From the annals for humorous rebuttals comes this shining example of deft witticism. The Poor Man waylays New York Times’ Nicholas Kristof over his recent article upbraiding of anyone who would dare call the president a liar. From Kristof’s original article, Calling Bush a Liar:
I’m against the “liar” label for two reasons. First, it further polarizes the political cesspool, and this polarization is making America increasingly difficult to govern. Second, insults and rage impede understanding.
In fact, of course, Mr. Bush did stretch the truth. The run-up to Iraq was all about exaggerations, but not flat-out lies. Indeed, there’s some evidence that Mr. Bush carefully avoids the most blatant lies – witness his meticulous descriptions of the periods in which he did not use illegal drugs.

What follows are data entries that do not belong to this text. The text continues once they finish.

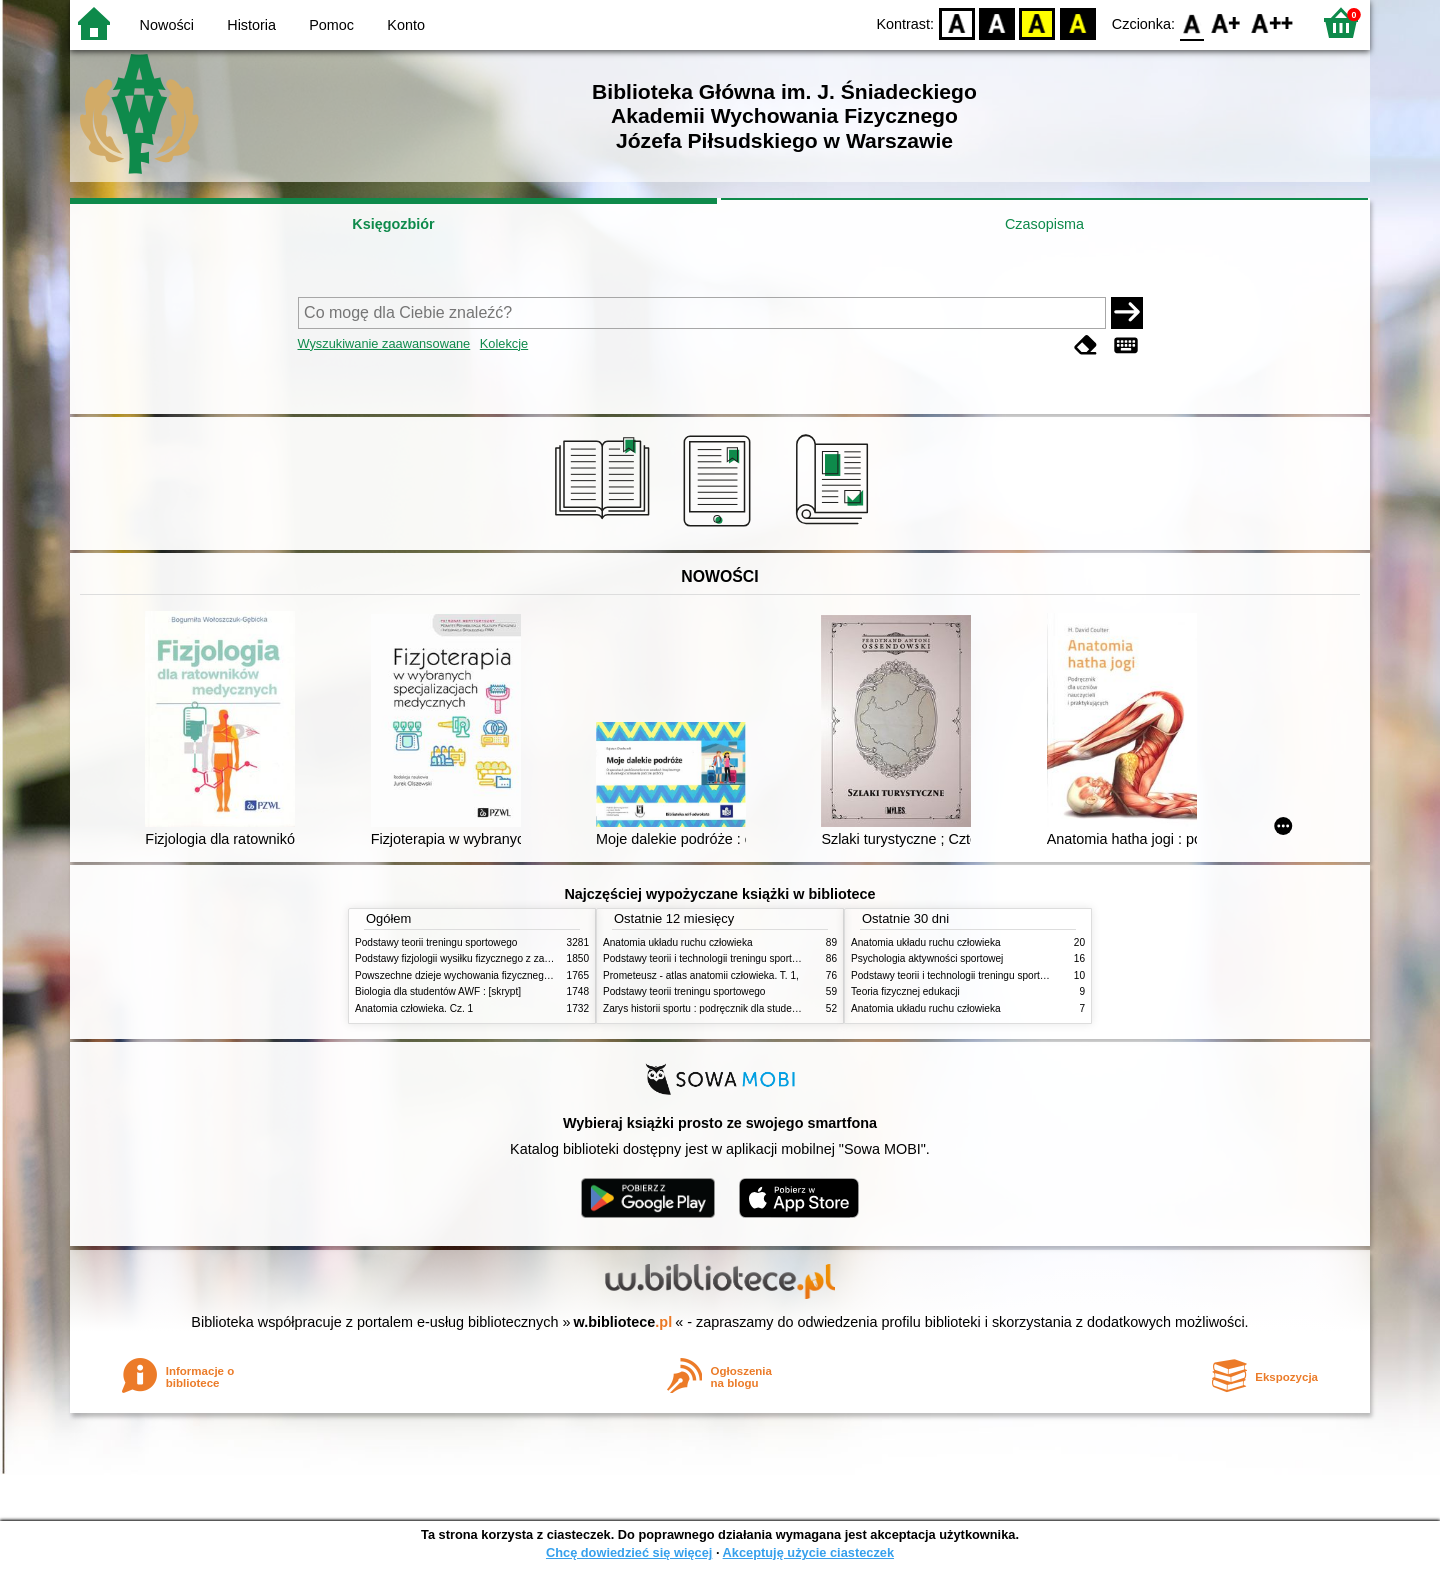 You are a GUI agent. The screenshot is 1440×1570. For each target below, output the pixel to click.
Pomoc (331, 25)
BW (997, 22)
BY (1077, 22)
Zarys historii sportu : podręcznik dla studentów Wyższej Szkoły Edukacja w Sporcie (790, 1008)
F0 (1191, 22)
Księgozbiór (393, 224)
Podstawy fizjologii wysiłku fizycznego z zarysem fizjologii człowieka (506, 958)
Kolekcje (504, 343)
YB (1037, 22)
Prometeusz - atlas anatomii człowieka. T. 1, (701, 975)
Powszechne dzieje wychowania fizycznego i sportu (470, 975)
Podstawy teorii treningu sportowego (436, 942)
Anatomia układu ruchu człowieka (678, 942)
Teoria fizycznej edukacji (905, 991)
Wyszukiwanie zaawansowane (384, 343)
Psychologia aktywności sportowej (927, 958)
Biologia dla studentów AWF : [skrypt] (438, 991)
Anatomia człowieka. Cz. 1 (414, 1008)
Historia (251, 25)
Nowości (167, 25)
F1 (1226, 22)
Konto (406, 25)
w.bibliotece (623, 1322)
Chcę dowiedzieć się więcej (629, 1552)
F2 (1272, 22)
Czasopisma (1044, 224)
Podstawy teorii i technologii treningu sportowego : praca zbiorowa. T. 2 (761, 958) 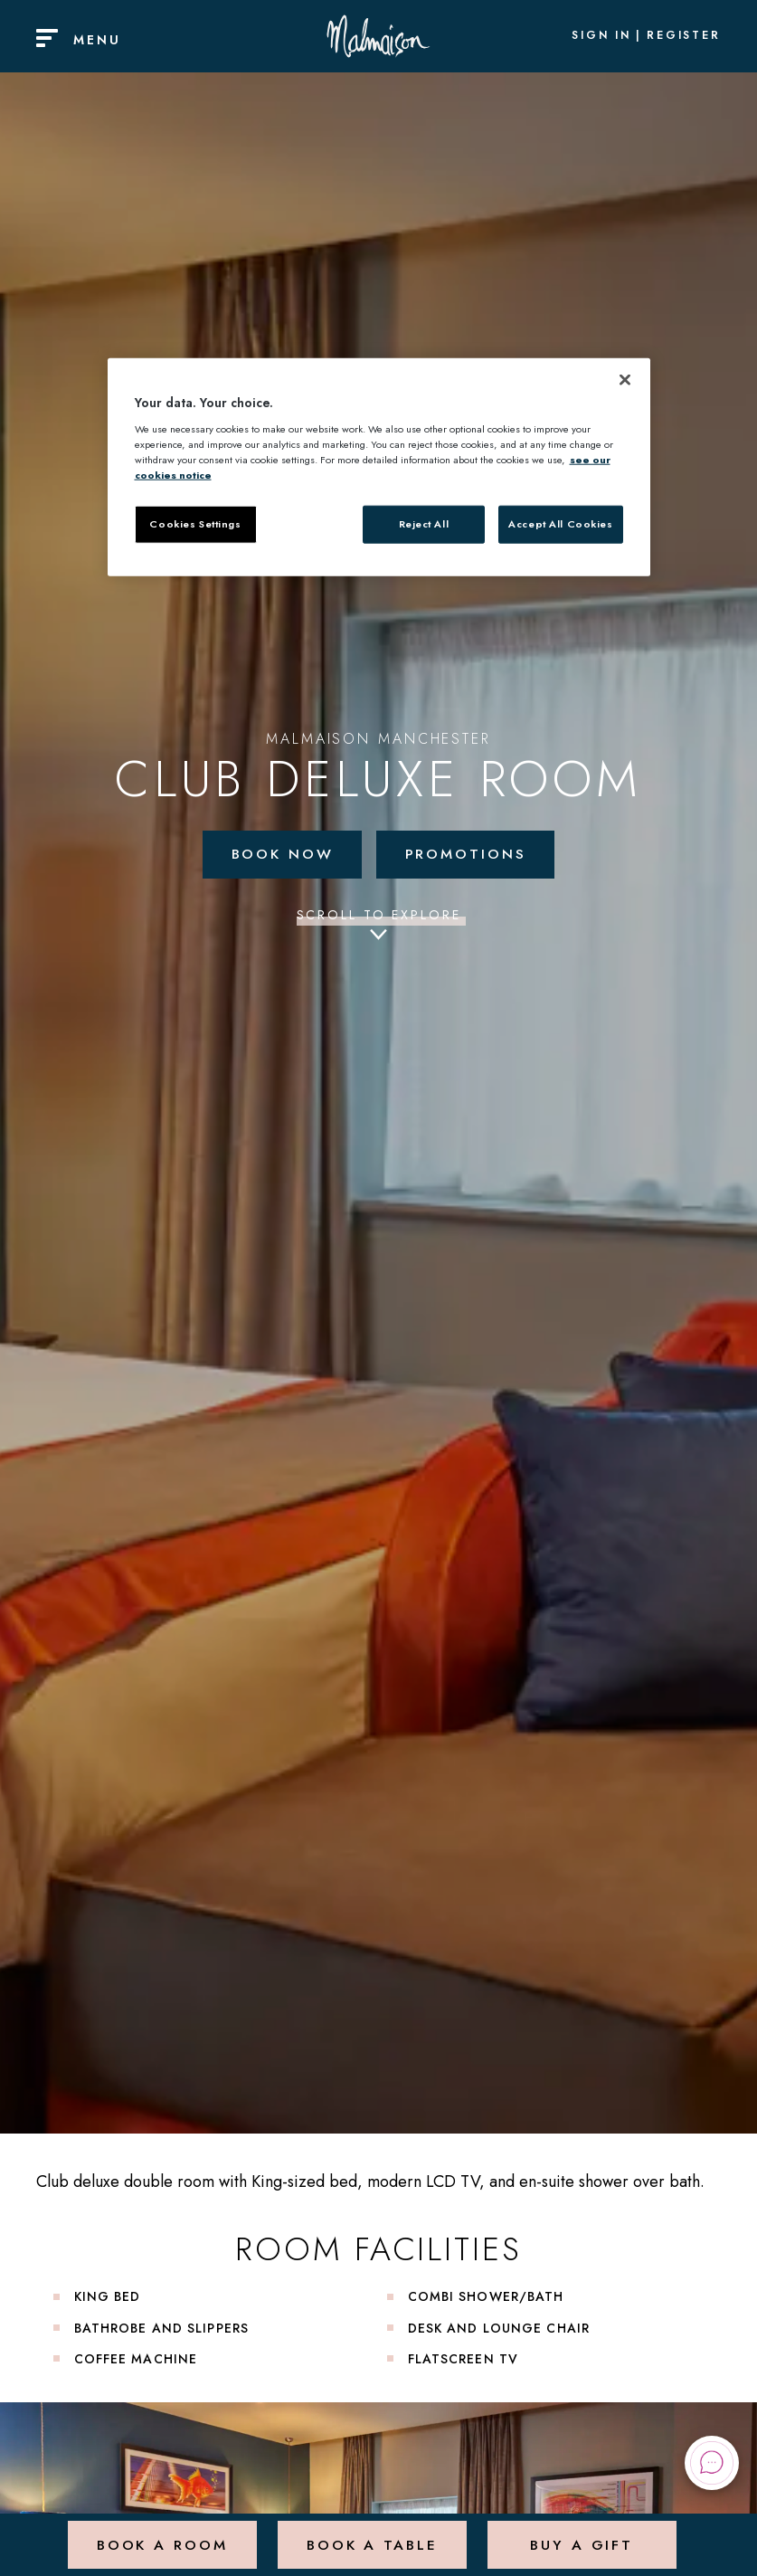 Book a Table (371, 2534)
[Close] (625, 380)
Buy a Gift (581, 2534)
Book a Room (161, 2534)
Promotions (466, 853)
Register (684, 36)
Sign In (601, 36)
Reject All (424, 524)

To me that sounds like a statement Limbaugh would have shredded liberal apologists over if they had made it, so let’s see how The Poor Man administers the beatdown in:
See? The President doesn’t lie, he only exaggerates, maybe stretches the truth on occassion, possibly says things in such a way as to deliberately leave the listener with the wrong impression. Indeed, there’s some evidence that Mr. Bush carefully avoids the most blatant lies – and if maybe perhaps carefully avoiding the most blatant lies isn’t an adequate standard of truthfulness to hold the President to, well, I just don’t know what this country is coming to.

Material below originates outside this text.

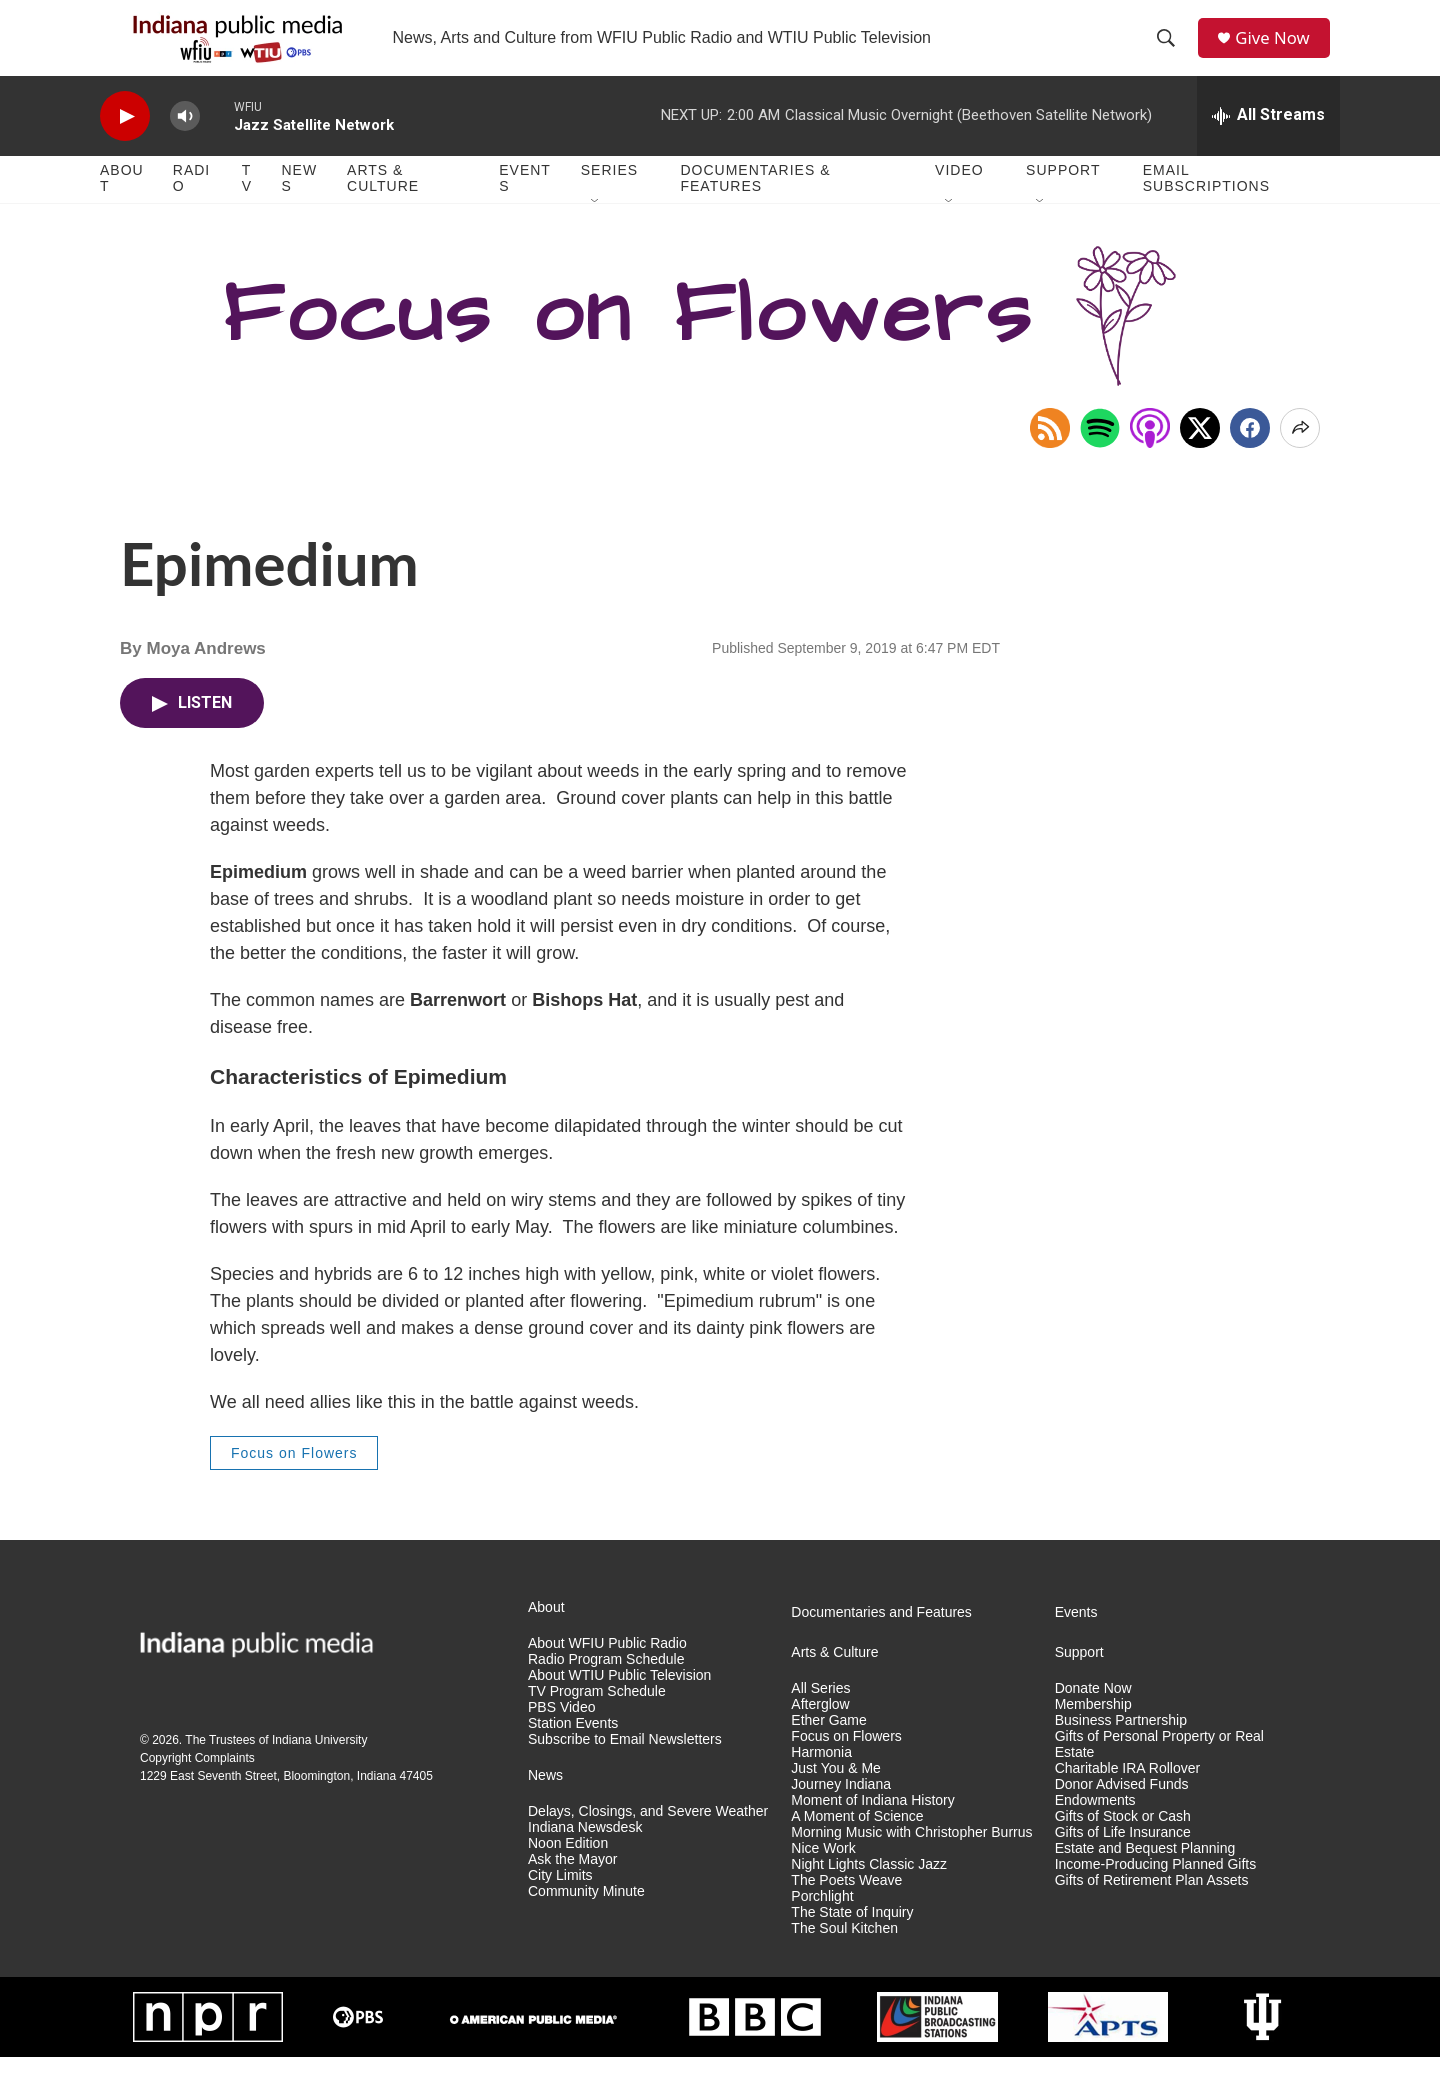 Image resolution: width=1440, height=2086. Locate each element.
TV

There’s the usual litany – Michael Moore is a uncritical conspiracy theorist (true), ergo the President is truthful (false); calling the President a liar is like accusing Bill Clinton of murder; Bush always says the wrong thing, so maybe everything was just a big misunderstanding; liberals are turning into what they hate the most; etc. Largely unexplored, however, is the issue of whether or not Bush is a liar.
You should definitely read the whole thing. The Editors have had me laughing since I originally stumbled across their site from the Cheney Poker game. Bravo, gentlemen!